Ethnic minority groups and immigrants in the United States face a disproportionate risk of death by suicide.
While suicide is the tenth-leading cause of death in America, and men tend to die from suicide in greater numbers than women, at even greater risk are those in minoriy groups.
American Indians/Alaska Natives have the highest suicide rates, while Hispanics have the lowest, according to the Suicide Prevention Resource Center (SPRC), an organization funded by the Substance Abuse and Mental Health Services Administration (SAMHSA).
The percent of suicide deaths by ethnic group per 100,000 individuals are:
- American Indians/Alaska Natives: 22.1%
- White/Caucasian: 18.0%
- Asian/Native Hawaiian/Other Pacific Islanders: 7.0%
- Hispanics: 7.4%
- Black/African Americans: 7.2%
What do these numbers mean? In short, each ethnic group sees its own percentage of suicide rates affected by varying factors.
One risk factor that is known to contribute to suicide for all groups is substance abuse/substance use disorders (SUDs).
Here, you will find information* on:
- suicide rates by ethnicity
- contributing factors to suicide rates
- the connection between substance misuse and suicide
- substance abuse rates among suicide
- treatment options and other resources for those with suicidal behaviors or ideations
*The Suicide Prevention Resource Center, a federally funded organization, has provided the most up-to-date, accurate information regarding suicide rates among different ethinicities.
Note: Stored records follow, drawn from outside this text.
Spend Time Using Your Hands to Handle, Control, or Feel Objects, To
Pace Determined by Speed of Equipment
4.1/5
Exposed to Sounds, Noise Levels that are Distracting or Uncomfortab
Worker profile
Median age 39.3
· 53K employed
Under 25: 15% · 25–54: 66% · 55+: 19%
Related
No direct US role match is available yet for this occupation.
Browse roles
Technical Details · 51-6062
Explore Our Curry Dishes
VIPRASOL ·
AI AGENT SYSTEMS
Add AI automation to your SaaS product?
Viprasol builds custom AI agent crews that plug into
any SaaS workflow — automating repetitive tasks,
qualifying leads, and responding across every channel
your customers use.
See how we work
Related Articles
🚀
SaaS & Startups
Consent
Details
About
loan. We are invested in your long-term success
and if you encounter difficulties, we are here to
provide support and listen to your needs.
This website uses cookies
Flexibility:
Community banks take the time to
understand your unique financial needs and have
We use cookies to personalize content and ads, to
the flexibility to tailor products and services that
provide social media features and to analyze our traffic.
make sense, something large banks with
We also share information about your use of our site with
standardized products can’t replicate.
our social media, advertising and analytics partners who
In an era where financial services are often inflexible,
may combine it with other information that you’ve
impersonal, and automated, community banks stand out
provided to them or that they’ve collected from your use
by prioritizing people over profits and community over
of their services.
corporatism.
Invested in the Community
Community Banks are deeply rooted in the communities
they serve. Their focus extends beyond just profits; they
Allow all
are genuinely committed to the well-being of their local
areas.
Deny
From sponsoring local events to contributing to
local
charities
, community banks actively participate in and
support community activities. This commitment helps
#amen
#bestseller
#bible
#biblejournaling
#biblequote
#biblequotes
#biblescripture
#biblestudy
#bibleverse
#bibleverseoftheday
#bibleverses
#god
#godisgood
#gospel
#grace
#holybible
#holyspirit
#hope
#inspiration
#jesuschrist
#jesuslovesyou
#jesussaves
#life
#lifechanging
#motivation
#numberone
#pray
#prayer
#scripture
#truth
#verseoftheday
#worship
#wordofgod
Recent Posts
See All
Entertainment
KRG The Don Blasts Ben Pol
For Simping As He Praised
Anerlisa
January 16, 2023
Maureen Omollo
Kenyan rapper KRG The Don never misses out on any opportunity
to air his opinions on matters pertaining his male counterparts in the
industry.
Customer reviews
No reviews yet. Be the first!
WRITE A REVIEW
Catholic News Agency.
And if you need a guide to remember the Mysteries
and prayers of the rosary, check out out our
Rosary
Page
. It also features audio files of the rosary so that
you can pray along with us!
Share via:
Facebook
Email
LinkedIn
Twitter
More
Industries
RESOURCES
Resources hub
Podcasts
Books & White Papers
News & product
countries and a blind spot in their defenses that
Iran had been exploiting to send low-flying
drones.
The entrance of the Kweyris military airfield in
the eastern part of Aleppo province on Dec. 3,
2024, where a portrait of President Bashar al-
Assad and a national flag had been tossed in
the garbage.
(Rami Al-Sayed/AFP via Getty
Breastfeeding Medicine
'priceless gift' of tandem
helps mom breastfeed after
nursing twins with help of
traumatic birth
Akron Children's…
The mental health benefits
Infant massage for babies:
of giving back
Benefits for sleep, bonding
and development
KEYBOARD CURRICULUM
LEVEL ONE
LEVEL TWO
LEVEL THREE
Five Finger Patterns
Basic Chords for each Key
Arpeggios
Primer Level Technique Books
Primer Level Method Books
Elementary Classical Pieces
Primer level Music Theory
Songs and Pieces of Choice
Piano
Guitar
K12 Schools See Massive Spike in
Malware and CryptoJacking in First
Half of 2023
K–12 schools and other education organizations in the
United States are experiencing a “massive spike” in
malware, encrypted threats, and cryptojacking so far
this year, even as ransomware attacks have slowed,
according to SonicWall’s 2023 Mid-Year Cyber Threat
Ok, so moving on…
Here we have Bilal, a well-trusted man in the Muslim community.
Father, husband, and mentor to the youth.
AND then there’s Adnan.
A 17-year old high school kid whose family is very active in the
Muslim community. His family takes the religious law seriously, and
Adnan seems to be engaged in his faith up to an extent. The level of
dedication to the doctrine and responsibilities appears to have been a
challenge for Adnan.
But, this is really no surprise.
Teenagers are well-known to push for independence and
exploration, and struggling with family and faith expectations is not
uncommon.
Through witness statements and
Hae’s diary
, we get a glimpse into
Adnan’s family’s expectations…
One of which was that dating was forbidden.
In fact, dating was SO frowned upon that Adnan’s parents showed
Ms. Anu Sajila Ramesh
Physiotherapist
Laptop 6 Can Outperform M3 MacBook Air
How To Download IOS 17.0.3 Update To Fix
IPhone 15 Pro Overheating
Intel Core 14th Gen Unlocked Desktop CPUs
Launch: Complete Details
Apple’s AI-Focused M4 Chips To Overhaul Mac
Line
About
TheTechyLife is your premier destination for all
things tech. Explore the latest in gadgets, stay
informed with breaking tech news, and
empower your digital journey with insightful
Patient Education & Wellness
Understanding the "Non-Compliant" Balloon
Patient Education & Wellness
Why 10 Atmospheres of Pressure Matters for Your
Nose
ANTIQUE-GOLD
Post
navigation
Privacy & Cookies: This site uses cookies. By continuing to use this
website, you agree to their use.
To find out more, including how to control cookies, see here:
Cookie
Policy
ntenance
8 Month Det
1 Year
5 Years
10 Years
All rates on this page reflect this most current information — from 2018.
Suicide And American Indians/Alaskan Native Populations
American Indian and Alaskan Natives, or AI/AN, is a term that encompasses people from many different cultures, groups, tribes, and traditions.
People who are AI/AN are descended from both North and South America, including Central America.
Facts to know about the suicide rate among AI/AN populations in the U.S. as compared to the general U.S. population:
- Suicide rate: The suicide rate in AI/AN populations is higher than the rate for the U.S. as a whole (14.1%).
- Peak rates: Suicide rates peak in adolescence/young adulthood for AI/AN people, as opposed to a midlife peak for the general population.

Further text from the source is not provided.